### Data for analysis
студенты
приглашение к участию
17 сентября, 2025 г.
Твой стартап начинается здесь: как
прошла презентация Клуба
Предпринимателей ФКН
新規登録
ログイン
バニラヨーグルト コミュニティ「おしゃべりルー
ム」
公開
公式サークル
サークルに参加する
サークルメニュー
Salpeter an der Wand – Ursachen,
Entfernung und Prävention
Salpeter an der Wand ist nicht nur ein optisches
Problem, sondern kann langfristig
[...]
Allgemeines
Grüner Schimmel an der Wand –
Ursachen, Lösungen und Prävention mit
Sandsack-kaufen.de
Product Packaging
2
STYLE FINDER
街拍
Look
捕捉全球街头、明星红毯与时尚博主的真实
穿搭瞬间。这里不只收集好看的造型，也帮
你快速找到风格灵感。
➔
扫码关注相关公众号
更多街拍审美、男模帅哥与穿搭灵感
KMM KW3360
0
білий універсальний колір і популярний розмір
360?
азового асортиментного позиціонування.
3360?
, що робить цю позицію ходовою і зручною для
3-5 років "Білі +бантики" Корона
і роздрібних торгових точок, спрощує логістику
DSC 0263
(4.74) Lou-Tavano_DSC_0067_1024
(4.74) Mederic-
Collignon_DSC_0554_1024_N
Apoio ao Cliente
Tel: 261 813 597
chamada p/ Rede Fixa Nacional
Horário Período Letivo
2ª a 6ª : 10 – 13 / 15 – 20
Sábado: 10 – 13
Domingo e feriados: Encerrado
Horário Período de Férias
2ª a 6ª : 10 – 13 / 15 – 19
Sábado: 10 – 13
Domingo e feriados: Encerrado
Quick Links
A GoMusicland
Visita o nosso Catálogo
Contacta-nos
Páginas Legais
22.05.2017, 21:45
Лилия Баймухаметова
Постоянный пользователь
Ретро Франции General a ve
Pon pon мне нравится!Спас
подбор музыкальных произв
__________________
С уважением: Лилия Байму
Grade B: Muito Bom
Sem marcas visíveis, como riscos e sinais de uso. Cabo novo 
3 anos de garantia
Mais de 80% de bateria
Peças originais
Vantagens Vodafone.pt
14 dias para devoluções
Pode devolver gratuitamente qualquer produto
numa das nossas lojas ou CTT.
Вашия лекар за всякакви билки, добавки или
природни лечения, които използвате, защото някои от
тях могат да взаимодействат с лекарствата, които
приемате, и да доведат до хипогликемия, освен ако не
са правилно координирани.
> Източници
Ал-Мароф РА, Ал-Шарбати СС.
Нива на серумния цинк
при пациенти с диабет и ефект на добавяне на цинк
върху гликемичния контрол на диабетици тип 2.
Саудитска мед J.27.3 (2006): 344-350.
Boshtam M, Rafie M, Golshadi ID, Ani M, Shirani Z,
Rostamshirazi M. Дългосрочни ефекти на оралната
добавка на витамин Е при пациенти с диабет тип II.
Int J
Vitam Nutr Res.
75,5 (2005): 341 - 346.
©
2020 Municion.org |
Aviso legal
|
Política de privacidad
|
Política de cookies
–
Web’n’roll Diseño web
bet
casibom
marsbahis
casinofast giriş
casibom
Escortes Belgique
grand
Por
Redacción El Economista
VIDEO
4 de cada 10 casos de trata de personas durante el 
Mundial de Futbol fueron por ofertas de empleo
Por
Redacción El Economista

* * *

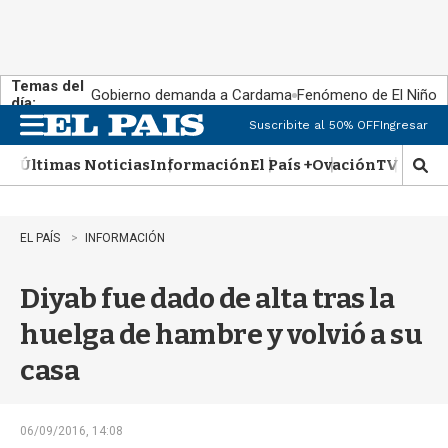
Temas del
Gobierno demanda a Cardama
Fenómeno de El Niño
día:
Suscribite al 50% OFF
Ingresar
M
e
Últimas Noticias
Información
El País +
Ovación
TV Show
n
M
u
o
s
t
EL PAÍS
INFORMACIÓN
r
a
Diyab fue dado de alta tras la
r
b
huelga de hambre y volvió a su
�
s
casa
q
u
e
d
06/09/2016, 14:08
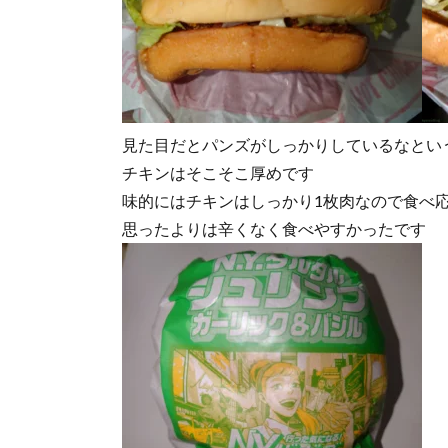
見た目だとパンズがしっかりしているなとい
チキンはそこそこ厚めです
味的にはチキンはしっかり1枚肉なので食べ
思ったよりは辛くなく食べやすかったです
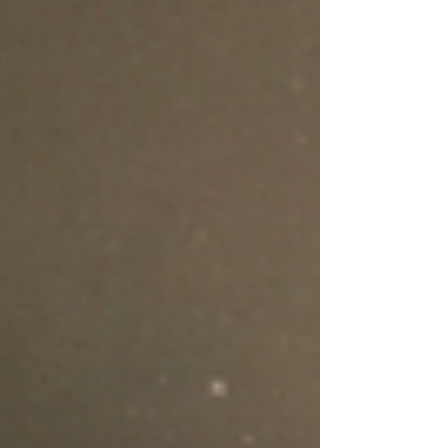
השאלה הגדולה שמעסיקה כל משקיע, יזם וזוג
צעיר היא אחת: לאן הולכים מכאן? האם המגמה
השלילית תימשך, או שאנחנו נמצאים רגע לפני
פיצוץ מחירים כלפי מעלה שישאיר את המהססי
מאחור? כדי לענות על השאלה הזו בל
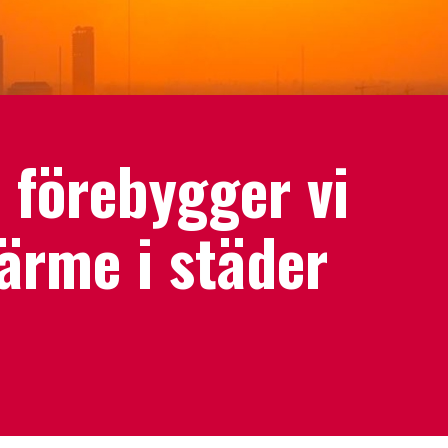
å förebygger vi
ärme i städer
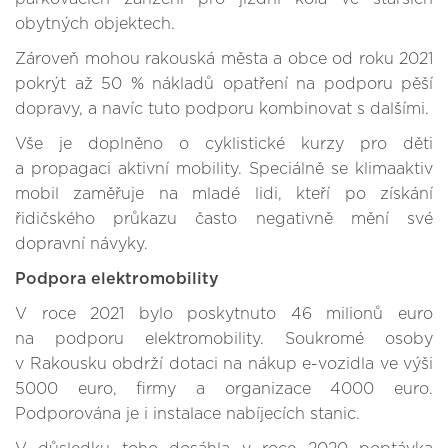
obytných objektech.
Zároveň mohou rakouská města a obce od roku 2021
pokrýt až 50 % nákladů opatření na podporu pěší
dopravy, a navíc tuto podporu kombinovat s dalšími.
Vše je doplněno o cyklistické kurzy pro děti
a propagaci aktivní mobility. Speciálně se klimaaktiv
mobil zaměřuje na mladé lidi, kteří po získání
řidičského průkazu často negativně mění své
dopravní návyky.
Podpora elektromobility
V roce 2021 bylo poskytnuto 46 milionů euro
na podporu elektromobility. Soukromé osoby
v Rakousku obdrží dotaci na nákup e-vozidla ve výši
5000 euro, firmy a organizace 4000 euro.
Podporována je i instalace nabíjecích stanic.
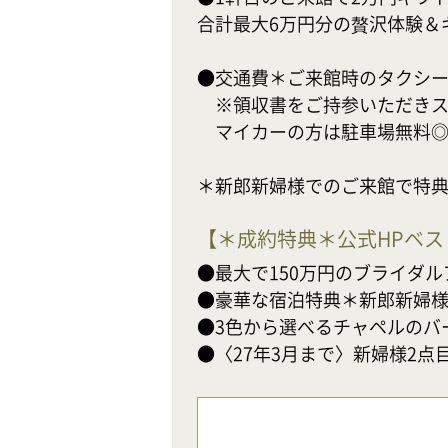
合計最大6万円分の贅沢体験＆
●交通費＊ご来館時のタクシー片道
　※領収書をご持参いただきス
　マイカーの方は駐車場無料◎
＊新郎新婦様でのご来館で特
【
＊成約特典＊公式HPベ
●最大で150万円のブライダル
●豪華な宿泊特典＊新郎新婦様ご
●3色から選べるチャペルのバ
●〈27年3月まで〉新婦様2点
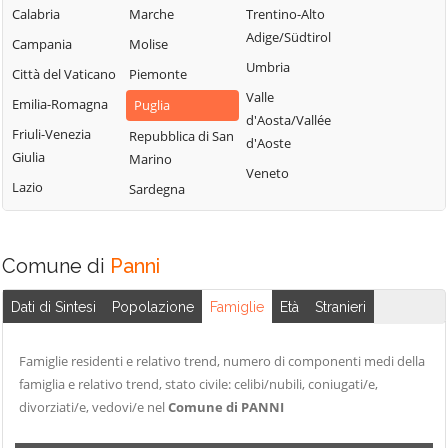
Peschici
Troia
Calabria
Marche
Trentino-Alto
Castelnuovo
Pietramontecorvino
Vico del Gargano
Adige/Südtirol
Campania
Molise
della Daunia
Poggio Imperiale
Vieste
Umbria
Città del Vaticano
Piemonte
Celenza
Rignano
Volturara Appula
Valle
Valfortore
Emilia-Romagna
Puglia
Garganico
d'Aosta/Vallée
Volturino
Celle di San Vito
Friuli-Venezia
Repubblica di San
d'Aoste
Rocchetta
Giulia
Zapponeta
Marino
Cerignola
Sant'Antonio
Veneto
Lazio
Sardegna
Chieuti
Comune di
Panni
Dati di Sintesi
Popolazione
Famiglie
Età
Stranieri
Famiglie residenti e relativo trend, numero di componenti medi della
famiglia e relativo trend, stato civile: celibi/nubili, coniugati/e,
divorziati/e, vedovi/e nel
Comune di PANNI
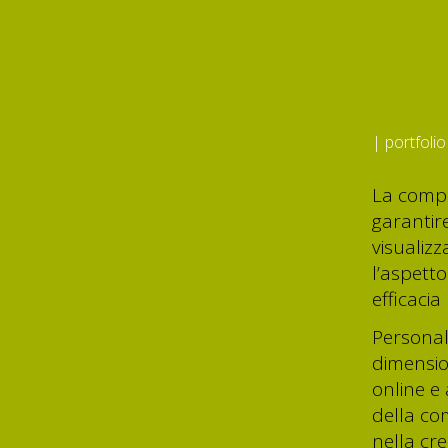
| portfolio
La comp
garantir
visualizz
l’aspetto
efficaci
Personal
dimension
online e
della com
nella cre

...

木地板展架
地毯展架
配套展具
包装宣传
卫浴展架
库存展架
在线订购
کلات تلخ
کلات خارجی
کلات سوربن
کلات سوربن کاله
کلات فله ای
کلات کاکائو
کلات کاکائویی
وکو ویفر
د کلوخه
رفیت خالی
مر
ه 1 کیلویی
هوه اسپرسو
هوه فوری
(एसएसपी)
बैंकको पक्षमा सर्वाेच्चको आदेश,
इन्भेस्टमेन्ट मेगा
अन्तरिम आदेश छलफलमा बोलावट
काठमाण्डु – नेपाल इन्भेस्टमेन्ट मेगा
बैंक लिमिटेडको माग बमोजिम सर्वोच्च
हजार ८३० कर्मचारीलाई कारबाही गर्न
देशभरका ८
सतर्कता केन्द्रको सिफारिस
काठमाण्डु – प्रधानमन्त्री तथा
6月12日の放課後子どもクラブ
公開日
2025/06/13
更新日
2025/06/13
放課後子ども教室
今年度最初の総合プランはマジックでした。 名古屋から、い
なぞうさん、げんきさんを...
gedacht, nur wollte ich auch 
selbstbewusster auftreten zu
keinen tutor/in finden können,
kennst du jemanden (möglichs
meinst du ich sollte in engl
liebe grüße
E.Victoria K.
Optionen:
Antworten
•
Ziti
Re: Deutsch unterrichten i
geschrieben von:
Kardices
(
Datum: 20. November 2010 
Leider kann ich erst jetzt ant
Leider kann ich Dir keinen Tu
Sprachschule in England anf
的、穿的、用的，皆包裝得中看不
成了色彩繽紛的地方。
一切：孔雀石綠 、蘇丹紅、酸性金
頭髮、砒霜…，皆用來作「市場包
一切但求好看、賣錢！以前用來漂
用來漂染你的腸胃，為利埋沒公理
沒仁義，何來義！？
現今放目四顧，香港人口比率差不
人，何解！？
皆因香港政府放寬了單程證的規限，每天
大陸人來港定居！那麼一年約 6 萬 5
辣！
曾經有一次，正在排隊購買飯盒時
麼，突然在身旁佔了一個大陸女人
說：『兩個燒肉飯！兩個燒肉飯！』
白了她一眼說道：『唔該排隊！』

### Task statement
Which lines of the records above contain the word "השאלה"? Show each of them.

### Task response
השאלה הגדולה שמעסיקה כל משקיע, יזם וזוג
מאחור? כדי לענות על השאלה הזו בל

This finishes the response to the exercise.